For cats and dogs, give beds plenty of blankets and position away from drafts. Make sure fires have fire guards and that bedding does not touch. Cats love a cosy hideaway – radiator beds (that hang like a hammock over a radiator), donut or igloo beds are particularly warm. If your cats are window-watchers then pad a shelf near to the window so they can sit warmly and still enjoy their ‘patrol’.
Dogs still need exercise, but take a little extra care when out and on your return. Don’t be too quick to wrap your dog up, coats are not always needed - they have their own coat after all! But puppies, older dogs and smaller toy breeds may need it. Signs that a coat is a good idea: if your dog is shivering, trying to hide in sheltered areas or behind your legs, with their tail tucked under and with very cold ears and body. Make sure the coat doesn’t restrict movement and fits along the whole body.
One of our dogs wearing a lovely donated fleecy coat during a cold spell last year
Wipe your dog’s paws and belly on returning home from a snowy walk to remove any ice or salt, and regularly check for cracks in paw-pads or for redness between the toes. Grit or rock salt can be extremely toxic to dogs and cats if ingested.
Afterfreeze spilt from people topping up their cars is toxic to cats and dogs. Don't allow your dog to drink from car park and road puddles.
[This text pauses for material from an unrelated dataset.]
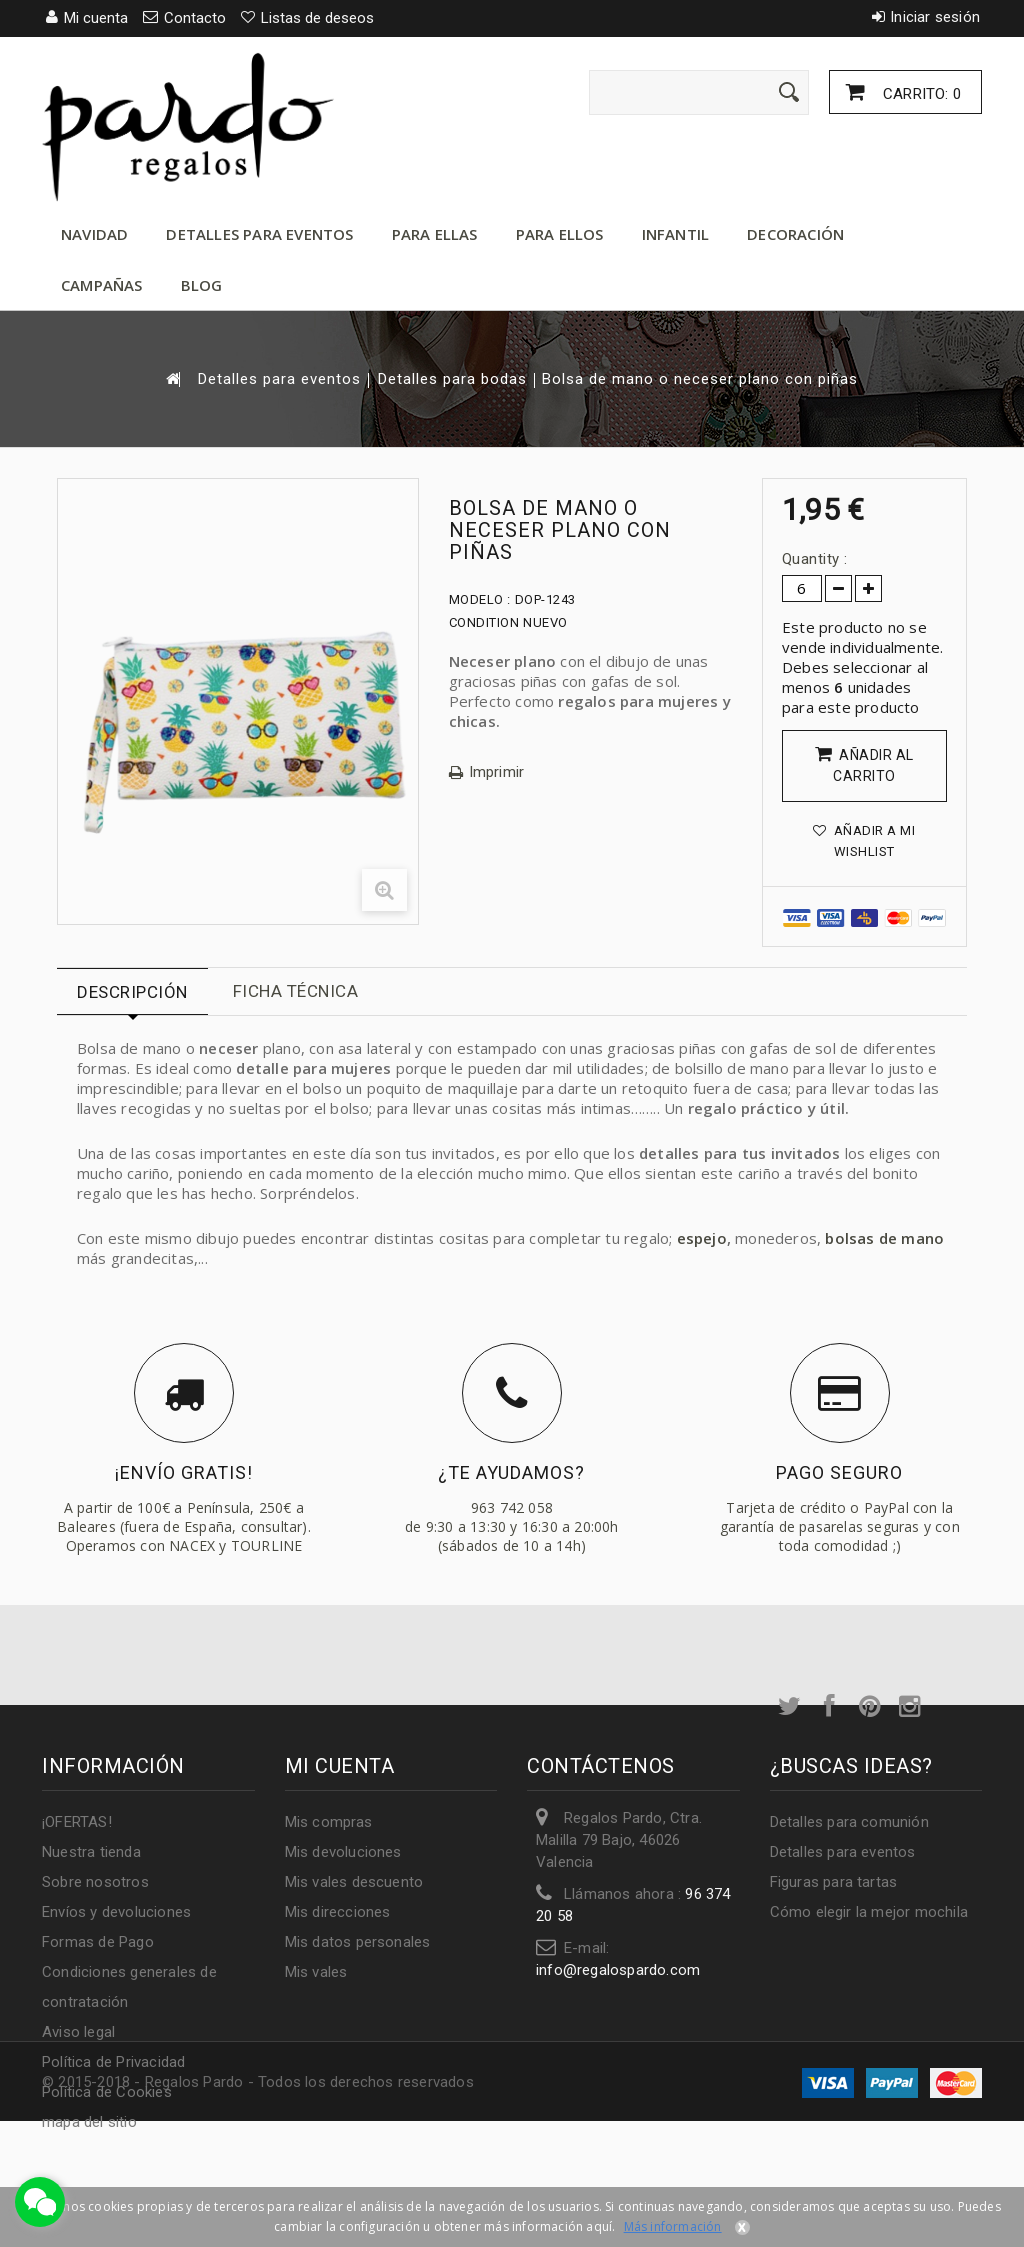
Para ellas (435, 234)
Take care with your own bottles – clear up spillages completely, keep them in sealed containers away from pets – cats may even seek out the liquid because of its sweet smell. You can switch to a brand of antifreeze that contains propylene glycol instead of ethylene glycol. Although it's safer because it is more bitter, be aware that it is still toxic.
If you see your cat or dog acting as if drunk (uncoordinated, drowsy, groggy, disorientated) take them to a vet hospital immediately as the first few hours are critical.